She’d made clear from the start: “I have some people I want and need to take down. I’m not bloodthirsty. I’m not a violent person by nature—in fact, I am, in general, opposed to violence. But the way I see it,” she’d said, dropping her voice to a sly, conspiratorial purr, “there are some battles best fought with intelligence, persistence, and peaceful change, and others where all you really need is a gun.”
Jun had nodded, wide-eyed, rapt. Everything Avril said was smart in a casual sort of way, like her wisdom just came naturally and wasn’t something she had to work on.

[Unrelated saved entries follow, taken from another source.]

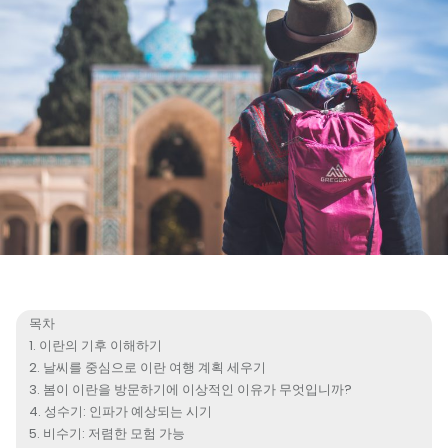
목차
이란의 기후 이해하기
날씨를 중심으로 이란 여행 계획 세우기
봄이 이란을 방문하기에 이상적인 이유가 무엇입니까?
성수기: 인파가 예상되는 시기
비수기: 저렴한 모험 가능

Perhaps best of all, Avril had a quiet understanding with Jun, even if she didn’t like to discuss it. She knew her plight, she related to her turmoil, and in their shared misery came a commiserating bond. Those not in their sad club, those who were not sisters in shame and brothers in burden, wouldn’t quite get them. Not their pain, not their strength, not their thoughts. But that was perfectly fine, because they had, at least, each other.
“We’ll take care of those who’ve done us wrong, wrong in ways that are irredeemable. We’ll finish off our enemies before leaving all our suffering behind here, and going to a place much better for us, where we can live and be free.” She’d paused, smiling at her own words. “Now doesn’t that sound nice?”
It was a lovely idea. No surprise, really: Avril was a visionary, a genius. It was Avril, not any social worker or teacher or adult in general, who helped get Jun away from that man.
Both that man and his wife were deeply religious. They were the type who enjoyed voluntourism because it made them feel like wonderful people, doing their part and saving the world, and being perfect Christians. It was in that same spirit that they went to China and adopted Jun, their oldest child. Others soon followed, from all different countries, all different races. They aspired to have a child from “each color of the rainbow.”
Things were okay, for a time. They had that nice house in a pleasant, high-end suburb outside the city. Jun had toys and a big, beautifully-decorated bedroom, those tennis lessons, and Spanish lessons, and church every Sunday. They were a shining, wealthy, prosperous family on the outside—a cheery facade that hid something ugly.
It wasn’t immediate, and it didn’t start out as something overtly wrong. A lingering hug; a brief touch that seemed accidental. Jun had been a little girl. She didn’t know better, and he was so subtle and coy the way he built up to it. But when things came to a head, she’d known it wasn’t normal. She had a strange, primal sense of it. This is not right. This should not be happening. Still, she said nothing. She waited like a princess in a tower for someone to save her, to notice, to ask the right questions.
No one did.
Avril was the first person she told. It had been raining that day, a sheer drizzle that turned into an angry downpour. God must be upset, her parents would’ve said—only half-jokingly.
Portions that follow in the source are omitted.